At the end of the worksheet, you'll find additional valuable tabs that explain how the scoring is done within the tool (“Scoring Guide”), the option to “Set Targets”—as you evaluate your fisheries system you may choose to set optional targets that you are hoping to achieve and then evaluate against those targets—a “Glossary” that will provide definition for terminology used throughout the tool. “References” tab and “Fisheries” tab are both input tabs that allow the user to track the references used to evidence a score and to detail the fisheries that are scored under the tool.
All tabs in blue are recognized as data entry tabs, and the tabs in green are going to be those tabs in which you envision your results. If we go to the “Start Here,” you'll see right away that the tool is enabled with dummy data. We included data in here to allow the user to explore the potential outputs that are visualized in the tool.
In order to start, you're going to want to detail the jurisdiction in which you’re working in, whether a country or a region, and the fisheries that are the target of your evaluation to provide that on the ground performance as it equates back up to the policy and capacity of the jurisdiction.
In order to start, you need to clear the dummy data. So, you’ll select “Update with My Data” and that will provide a clear workbook for you to begin entering data in. As you scroll down the steps, you’ll have options to set your targets and, if you use the assessment over subsequent years, you’ll have options to add records.
As you enter into the “Enter Data” tab, you’ll see the options to filter the year, the jurisdiction if you choose to score multiple jurisdictions, the fishery, the measure that you're scoring against and the scoring level of that measure. What I suggest as you enter into this, is you select an individual component at a time. Selecting an individual component will narrow the initial scope of your assessment to just the measures within that component. So, the tool contains over 200 measures and it's going to be much more manageable on your first go to reduce the number of measures you're considering at a single time.
Each page is going to have an option to select and view instructions for that page, if it will help the user understand the roles that need to be taken on the page.
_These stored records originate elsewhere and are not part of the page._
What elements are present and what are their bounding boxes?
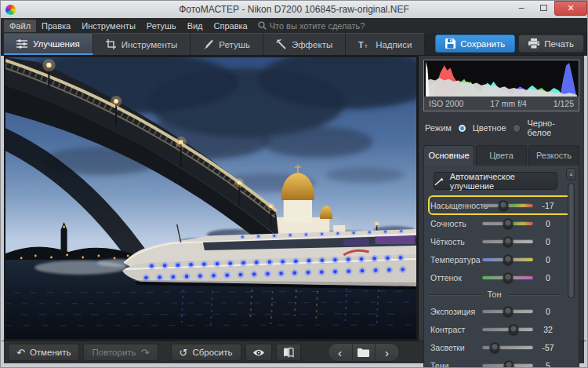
exposure-slider-row: Экспозиция 0 bbox=[429, 302, 561, 320]
tab-colors[interactable]: Цвета bbox=[476, 145, 527, 166]
bw-mode-label[interactable]: Черно-белое bbox=[527, 118, 578, 137]
slider-handle[interactable] bbox=[503, 306, 513, 316]
menu-edit[interactable]: Правка bbox=[36, 20, 76, 32]
open-folder-button[interactable] bbox=[352, 344, 376, 361]
before-after-button[interactable] bbox=[276, 344, 301, 361]
tab-basic[interactable]: Основные bbox=[423, 145, 474, 166]
menu-retouch[interactable]: Ретушь bbox=[141, 20, 182, 32]
redo-icon: ↷ bbox=[141, 348, 150, 358]
slider-handle[interactable] bbox=[490, 342, 500, 352]
maximize-button[interactable] bbox=[532, 1, 554, 15]
color-mode-radio[interactable] bbox=[458, 124, 466, 133]
clarity-slider[interactable] bbox=[482, 239, 533, 243]
panel-scrollbar[interactable]: ▲ ▼ bbox=[566, 168, 576, 368]
photo-canvas[interactable] bbox=[4, 56, 418, 341]
contrast-slider-row: Контраст 32 bbox=[429, 320, 561, 338]
shutter-value: 1/125 bbox=[554, 99, 574, 108]
tab-label: Эффекты bbox=[292, 40, 332, 49]
color-mode-label[interactable]: Цветное bbox=[473, 123, 506, 133]
tint-slider-row: Оттенок 0 bbox=[429, 268, 561, 286]
next-photo-button[interactable]: › bbox=[376, 344, 399, 361]
prev-photo-button[interactable]: ‹ bbox=[328, 344, 352, 361]
bw-mode-radio[interactable] bbox=[513, 124, 521, 133]
print-button[interactable]: Печать bbox=[518, 35, 584, 53]
slider-value: 0 bbox=[536, 273, 560, 282]
menu-help[interactable]: Справка bbox=[209, 20, 253, 32]
command-search-input[interactable] bbox=[270, 21, 403, 31]
tab-retouch[interactable]: Ретушь bbox=[191, 33, 263, 55]
slider-handle[interactable] bbox=[503, 236, 513, 246]
slider-value: 0 bbox=[536, 255, 560, 264]
slider-value: 0 bbox=[536, 237, 560, 246]
auto-enhance-button[interactable]: Автоматическое улучшение bbox=[434, 172, 557, 190]
compare-icon bbox=[283, 348, 294, 358]
reset-button[interactable]: ↺ Сбросить bbox=[171, 344, 241, 361]
temperature-slider-row: Температура 0 bbox=[429, 250, 561, 268]
print-label: Печать bbox=[544, 39, 574, 49]
tab-captions[interactable]: Tт Надписи bbox=[346, 33, 425, 55]
crop-icon bbox=[106, 39, 116, 49]
undo-label: Отменить bbox=[30, 348, 71, 357]
scroll-up-button[interactable]: ▲ bbox=[566, 168, 576, 180]
tab-tools[interactable]: Инструменты bbox=[93, 33, 191, 55]
vibrance-slider[interactable] bbox=[482, 221, 533, 225]
tone-label: Тон bbox=[487, 290, 501, 299]
redo-button[interactable]: Повторить ↷ bbox=[83, 344, 158, 361]
basic-settings-pane: Автоматическое улучшение Насыщенность -1… bbox=[423, 166, 579, 368]
temperature-slider[interactable] bbox=[482, 257, 533, 261]
exposure-slider[interactable] bbox=[482, 309, 533, 313]
reset-label: Сбросить bbox=[192, 348, 232, 357]
printer-icon bbox=[528, 38, 539, 49]
save-label: Сохранить bbox=[460, 39, 505, 49]
tab-effects[interactable]: Эффекты bbox=[263, 33, 346, 55]
contrast-slider[interactable] bbox=[482, 327, 533, 331]
window-title: ФотоМАСТЕР - Nikon D7200 106845-raw-orig… bbox=[1, 4, 587, 15]
histogram: ISO 2000 17 mm f/4 1/125 bbox=[423, 60, 579, 111]
slider-label: Экспозиция bbox=[430, 307, 482, 316]
undo-button[interactable]: ↶ Отменить bbox=[8, 344, 79, 361]
svg-text:T: T bbox=[358, 40, 364, 49]
photo-navigator: ‹ › bbox=[328, 343, 400, 362]
title-bar: ФотоМАСТЕР - Nikon D7200 106845-raw-orig… bbox=[1, 1, 587, 18]
highlights-slider[interactable] bbox=[482, 345, 533, 349]
shadows-slider[interactable] bbox=[482, 363, 533, 367]
preview-original-button[interactable] bbox=[245, 344, 272, 361]
reset-icon: ↺ bbox=[180, 348, 188, 358]
minimize-button[interactable]: – bbox=[510, 1, 532, 15]
slider-handle[interactable] bbox=[503, 272, 513, 282]
right-panel: ISO 2000 17 mm f/4 1/125 Режим Цветное Ч… bbox=[418, 56, 584, 341]
slider-label: Сочность bbox=[430, 219, 482, 228]
tint-slider[interactable] bbox=[482, 275, 533, 279]
slider-value: 32 bbox=[536, 325, 560, 334]
menu-tools[interactable]: Инструменты bbox=[76, 20, 141, 32]
slider-label: Засветки bbox=[430, 343, 482, 352]
tab-label: Надписи bbox=[376, 40, 412, 49]
shadows-slider-row: Тени 5 bbox=[429, 356, 561, 368]
slider-handle[interactable] bbox=[503, 218, 513, 228]
tab-enhancements[interactable]: Улучшения bbox=[4, 33, 93, 55]
panel-tab-bar: Основные Цвета Резкость bbox=[419, 142, 584, 166]
tab-label: Инструменты bbox=[122, 40, 178, 49]
menu-view[interactable]: Вид bbox=[182, 20, 209, 32]
focal-aperture-value: 17 mm f/4 bbox=[490, 99, 527, 108]
slider-value: 0 bbox=[536, 307, 560, 316]
scrollbar-thumb[interactable] bbox=[568, 183, 575, 298]
saturation-slider[interactable] bbox=[482, 203, 533, 207]
highlights-slider-row: Засветки -57 bbox=[429, 338, 561, 356]
slider-value: -17 bbox=[536, 201, 560, 210]
scrollbar-track[interactable] bbox=[568, 181, 575, 368]
close-button[interactable]: ✕ bbox=[554, 1, 587, 16]
slider-handle[interactable] bbox=[508, 324, 518, 334]
saturation-slider-row: Насыщенность -17 bbox=[429, 196, 574, 214]
brush-icon bbox=[203, 39, 213, 49]
tab-sharpness[interactable]: Резкость bbox=[528, 145, 579, 166]
slider-handle[interactable] bbox=[503, 254, 513, 264]
slider-label: Контраст bbox=[430, 325, 482, 334]
slider-handle[interactable] bbox=[503, 360, 514, 368]
save-button[interactable]: Сохранить bbox=[435, 35, 515, 53]
tab-label: Улучшения bbox=[33, 39, 80, 49]
menu-file[interactable]: Файл bbox=[4, 20, 36, 32]
slider-label: Тени bbox=[430, 361, 482, 368]
slider-handle[interactable] bbox=[499, 200, 509, 210]
slider-value: 0 bbox=[536, 219, 560, 228]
In this case, all of the columns with the yellow are going to be where you enter in your data; you have dropdown menus to select whether the measure is ‘in part;’ you’re required to enter a “Narrative” that will provide the evidence to justify the score that you assigned the measure; a “Data Quality” score which provides an extra layer of credibility to the narrative and the score the you’ve assigned—the data quality scoring runs from one to four and you can find detail on that in the “Scoring Guide;” and then the “References” from which the information in the narrative hails—and again, these reference numbers should be tracked in the “References” tab.
Once you’ve completed your evaluation under all of these various components, you have the opportunity to view the score. Again, we have instructions that will pop up to orient you to what we're looking at on the page. These visual outputs provide a means to look across how the data you’ve entered are summarized, but they should not limit your interpretation of the information.
At this first “Summary” tab, we're looking at the Component level. This is a valuable understanding of a high level take of how far your fishery has progressed against targets, if you've designated those. If you haven't designated those, it's critically important to recognize that the goal of this evaluation is not for every jurisdiction to achieve 100 percent. There is contextual importance in each of these that needs to be recognized.
You can scroll through the Policy, Capacity, and Fisheries scores to get a sense of how they’ve met the measures, and how the scoring has been done according to where the data has been entered. As you scroll along, the “Jurisdiction Scorecard” is going to give you a slightly more detailed look. Again, you can select all components or individual components, and this is showing you progress at the performance area level. So, we're looking now one level down from the component to look at those topics that are embedded within each component.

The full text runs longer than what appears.